松沢呉一のビバノン・ライフ

フランスの公娼廃止を実現した人物は「病的な嘘つき」または「詐欺師」だった—マルト・リシャール著『私は女スパイだった』[5](最終回)-(松沢呉一)

映画化されるわ、勲章もらうわ、公娼に反対するわの裏側—マルト・リシャール著『私は女スパイだった』[4]」の続きです。

 

 

 

20年経つとチャラになる

 

vivanon_sentence1954年、マルト・リシャールが警察に逮捕されたのは公娼廃止とはまるで無関係でした。

彼女のウソを暴いたジャーナリストがいて、その内容は多岐に及びます。第一に彼女はスパイではなかったこと。それで勲章を得たり、その知名度や信頼度で市議になったことの問題。

第二に、欧州大戦後イギリス人と結婚していて、戦後も国籍はそのまま英国でした。つまり、市議になれる資格がなかったのです。彼女は公娼廃止で政治家としての知名度や実績を高めたにもかかわらず、一期しか市議をやっていないようなのは、これが理由でしょう。

第三に、彼女は宝石の密輸をしていたことがあり、窃盗団とも関わりがあったとの指摘です。

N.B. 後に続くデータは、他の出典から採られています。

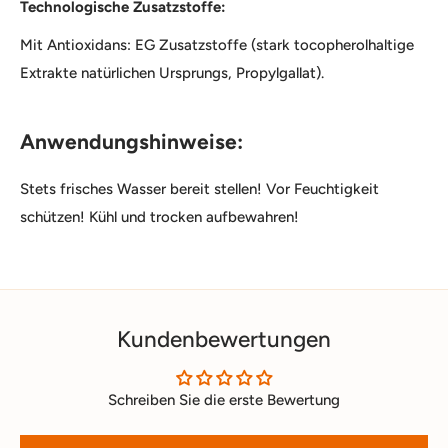
Technologische Zusatzstoffe:
Mit Antioxidans: EG Zusatzstoffe (stark tocopherolhaltige
Extrakte natürlichen Ursprungs, Propylgallat).
Anwendungshinweise:
Stets frisches Wasser bereit stellen! Vor Feuchtigkeit
schützen! Kühl und trocken aufbewahren!
Kundenbewertungen
Schreiben Sie die erste Bewertung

マルト・リシャールがこの三番目の容疑にしか触れてなかったのはこの点は証拠が出てこなかったためと推測できます。ブレスレットは盗品ではなかったようなのですが、ジャーナリストや警察は宝石の密輸や窃盗団とのつながりについてのなんらかの状況証拠をつかんでいた可能性が高く、その疑いはなお残っているのかもしれない。

はっきりしないのですが、この時、彼女は短期ながら実刑になったようでもあって、ブレスレット以外の軽微な窃盗や日本における公職選挙法のような法律にひっかかったのではなかろうか。

密輸や窃盗はともかく、この段階で、彼女は経歴詐称と資格がなく市議に立候補した点で信用できないことは明らかだったはずですが、テレビに出ていた頃から20年も経つと宅八郎でも忘れられてしまうように、この事件から20年経って『私は女スパイだった』の原著『Mon destin de femme』が出ていますから、多くの人は彼女の経歴のどこがウソだったのかもわからなくなっていて、逮捕されてどうなったかも覚えておらず、「無罪だった」と言われれば「そうだったか」で終わり、若い世代はまったく知らない存在として読む。

しかも、売春反対勢力は身内の汚点には触れないようにして、褒めるべき点だけ褒めるズルばかりですから、自然とネガティブな評価は忘れられます。

なお、二番目の夫は、あっさり病気で亡くなっています。これを不審な死と表現してあるものも見ました。いきなり体が弱くなって死んでしまいますから。これ以降、彼女は高額な年金を受けとり続けています。

もはや故人とは言え、これ以上は書くまい。

※この写真がマルト・リシャールのものとして使われている例が複数見られますが、これはマルト・リシャールではなく、マルト・リシャールを演じた女優のエドウィグ・フィラー(Edwige Feuillère)です。こちらを参照のこと。フランスに帰化したイタリア人で、当時のトップ女優の一人。マルト・リシャールはこんなきれいではないべと思って画像検索して、このことがわかりました。写真までウソかよ。本人のせいではないわけですけど。

 

 

評伝を翻訳して欲しい

 

vivanon_sentence病的な嘘つき」という言葉からイメージされるのは、自分でも事実か虚偽かわからなくなってしまうような虚言癖です。しかし、そこまでは至っていない感触が私にはあります。冷静に金や名誉のためにウソをつくタイプです。じゃないと騙し切れない。「詐欺師」という評価の方がシックリ来ます。

口がうまいので男に取り入るのは得意中の得意。少しはゾゾに役に立たない情報を送って金を得ていたでしょうけど、それよりもフォン・クローン男爵の情婦をやっていた方がいい生活ができるし、ドイツが戦争に勝った場合はさらにいっそういい生活ができると考えたのではなかろうか。

こういうスパイがいることも彼女は書いています。自分のことかよ。